Untethered isle. Young Serib stood watching the floating city of Haven-o’er-Hadaeon, expecting any moment it would fall from the sky and all would panic. She blinked and was disappointed when the city did not vanish, as an illusion from the start. All this, to distract herself from a fear she kept secret.

Unknown to her, a dwarven hunter in the distant trees - wearing the pelt of a werewolf - watched her through his spyglass. Even from such distance he could reckon her breathing. Sweaty from the journey her scent upon the wind - it helped him remember his prey from which he had been strayed by forces we have yet to meet, and further he knows Serib by her eyes that glow with tiny bronze zaps of lightning. A difficult soul to miss.

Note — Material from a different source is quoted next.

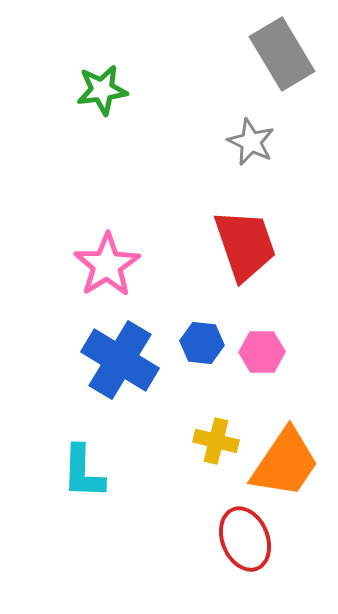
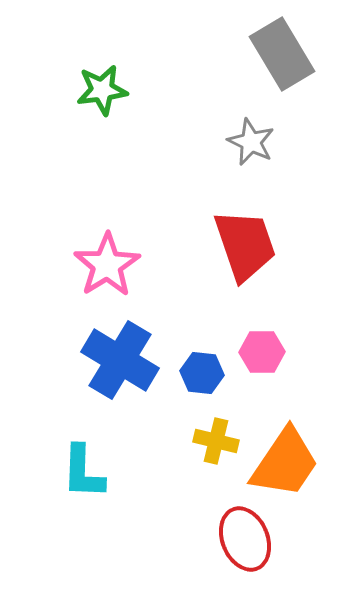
blue hexagon: moved 30 px down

He disappeared into the fabled woodlands of Gap’elyhond where oakenstone ruins were all, leaving behind him a young werewolf dead, scalped and alone. An apprentice shaman butchered.

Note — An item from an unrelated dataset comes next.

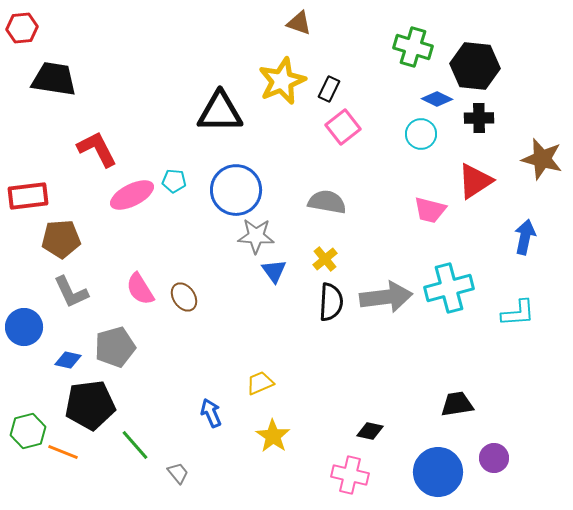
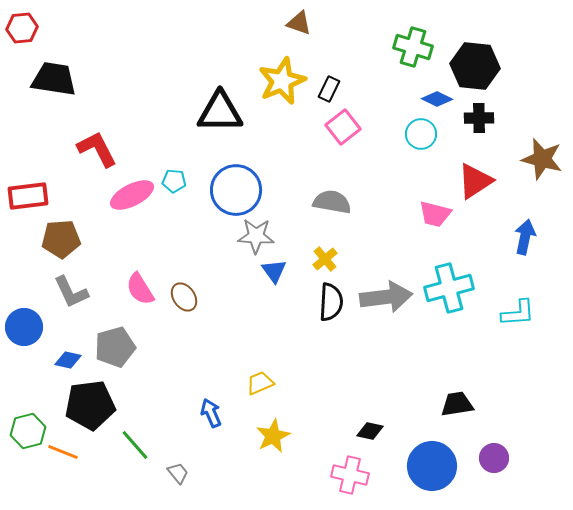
gray semicircle at (327, 202): moved 5 px right
pink trapezoid at (430, 210): moved 5 px right, 4 px down
yellow star at (273, 436): rotated 12 degrees clockwise
blue circle at (438, 472): moved 6 px left, 6 px up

Standing on a steel pier reaching into the lake, shamanic apprentice Serib was drinking the salve-tea her master had given her from a small clay cup; the sort of thing shamans drink to enhance their journeys and in spirit achieve what flesh alone cannot:

To split their body from their spirit, and allow both to go walking - for the body to be more like the spirit, and the spirit to be more like the body.

Her master had told Serib how the floating city of Haven once was buried deep inside the earth, a ruin of a far older age. A ruin many claimed could not be found, repeating the chants of the few. She wondered what myths the spires kept and took another warm sip, watching the reforged ruins soaring in conquered skies. The sun shone clear across the choppy Lake Arruikikn before her, the lightning-patterned robes she wore, and the steel pier hot under her bare feet. Hot as midday and as we shall see: a sun that will not set.

She had never known a lake so large in her adventures with Master Gadail. The textured waves rolled almost to the horizon, where woodlands-after of Gap’elyhond carried on Nature’s eminent role. ‘Arruikikn’ being a word from a tower-lost language meaning ‘to leave’.

Her eight heavy locks of hair she tied into a makeshift braid enjoying Spring's breeze on her neck. Some trees were still gaunt without their leaves across the lake, patches of Winter across the world.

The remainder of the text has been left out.